Image selection

Cornell has a wonderful library of imagery to pull from for the Alumni and Giving sites. However, even when selecting from high-quality, University approved photographs and illustrations, it’s important to consider the message your selection conveys.

Here are suggestions for picking the best images to illustrate your message:

  • Lead with photos of Cornellians making a difference of the world and let nostalgic photos and scenery play a supporting role. Of course, nostalgia and gorges also have their place to shine on areas of the sites meant to remind alumni of what made their time at Cornell special.

  • Select images of people engaged in action over staged photos when possible. These photos are more interesting to visitors and help demonstrate the ways people can stay involved with Cornell.

  • Choose images that will work at multiple sizes and that can be cropped to different aspect ratios. The Cornell Alumni and Giving sites are systems. Images on one part of the site can be pulled into another. For example, featured images for news stories appear full-size on article pages but are cropped to squares in featured news modules. Selecting images that are too tightly cropped or have extreme vertical or horizontal compositions can lead to awkward image clipping in these contexts.

  • Candid, community generated images are best used on social media, to illustrate timely community stories, or to represent Cornell clubs and groups without professional photography. They should only be used on the Alumni and Giving sites as featured images for articles, embedded images or thumbnails. Low-resolution photography should not be used in page heroes.

  • Avoid stock photography, which can feel generic. However, when stock photography is the best option, try to select photographs of similar quality and composition to the Cornell-sourced images it will appear near.

Using images on your sites

Registered image sizes

All of the theme's supported image sizes are declared in web/wp-content/themes/cornell/lib/setup.php.

These are the custom defined sizes: - article-single-featured: 840 x 560 - article-slideshow: 1686 x 1126 - article-profile: 400 x 400 - content-cta: 1446 x 1080 - post-list: 1426 x 838 - search: 370 x 370 - footer-cta: 622 x 467 - module-full-news: 400 x 400 - hero-landing: 1435 x 720 - hero-landing-mobile: 400 x 400 - hero-desktop: 1527 x 900 - hero-mobile: 877 x 877 - inline-cta: 400 x 300 - half-modules: 145 x 145 - list-module: 185 x 185 - contact: 90 x 90

These are in addition to the default image sizes registered by WordPress for Thumbnail, Medium, Medium-Large, and Large. Learn more about post thumbnails from the codex.

Adding new supported image sizes

First of all, don't do this. A better option would be to re-purpose one of the existing sizes, or else reconcile the existing sizes into a smaller subset, before adding yet another file that WordPress must generate for every single uploaded photo.

Declaring support for a supported image size is easily done with a single function call: php add_image_size( $slug, $max_width, $max_height, $force_crop ); This function can be called at virtually any time, but the best place to declare it is at the after_setup_theme hook.

The best place to do it for this theme is inside the function setup() in web/wp-content/themes/cornell/lib/setup.php.

How to regenerate specific image sizes

WP-CLI provides a wonderful command for regenerating thumbnails: wp media regenerate.

It can be used with a few additional flags so that only specific thumbnail sizes are regenerated, and only if the file doesn't already exist, like so: bash wp media regenerate --skip-delete --only-missing --image_size=large

The above example will only generate the large file size for photos that are missing it. It will not delete any photos that have been orphaned and have no record in the WP database (a good safety precaution).

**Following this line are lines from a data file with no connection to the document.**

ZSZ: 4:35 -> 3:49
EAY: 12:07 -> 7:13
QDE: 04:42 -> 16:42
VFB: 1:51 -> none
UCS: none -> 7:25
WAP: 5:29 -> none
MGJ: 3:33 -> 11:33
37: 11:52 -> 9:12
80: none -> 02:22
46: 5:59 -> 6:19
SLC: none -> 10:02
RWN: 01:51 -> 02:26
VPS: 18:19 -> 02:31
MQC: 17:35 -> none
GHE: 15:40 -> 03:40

Art-Directed/responsive images

This theme supports responsive images through <picture> elements with srcset markup ("Art Direction") as well as support for alternate mobile images.

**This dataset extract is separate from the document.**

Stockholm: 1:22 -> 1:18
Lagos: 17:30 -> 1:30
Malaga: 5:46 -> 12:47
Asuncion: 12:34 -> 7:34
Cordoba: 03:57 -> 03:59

The helper functions for powering this are in web/wp-content/themes/cornell/lib/helpers.php - the_post_responsive_image( $post_id, $size ) - get_the_post_responsive_image( $post_id, $size ) - the_responsive_image( $args ) - get_the_responsive_image( $args )

Aviary integration

Documented separately via PDF

Post thumbnail editor

Documented separately via PDF

Image captions in the image module

All media in WordPress supports a "Caption" field. This can be optionally output when images are embedded in the content area and gets automatically included for images used in CTAs and other specific template areas throughout the theme.

In addition to this caption field, the Image Module also has its own Image Caption output. This field is not dynamically linked to the selected image in any way, on purpose. Having this as a stand-alone field allows for an alternate, custom caption to be used for an image that is embedded via the image module regardless of the default caption used for this image everywhere else.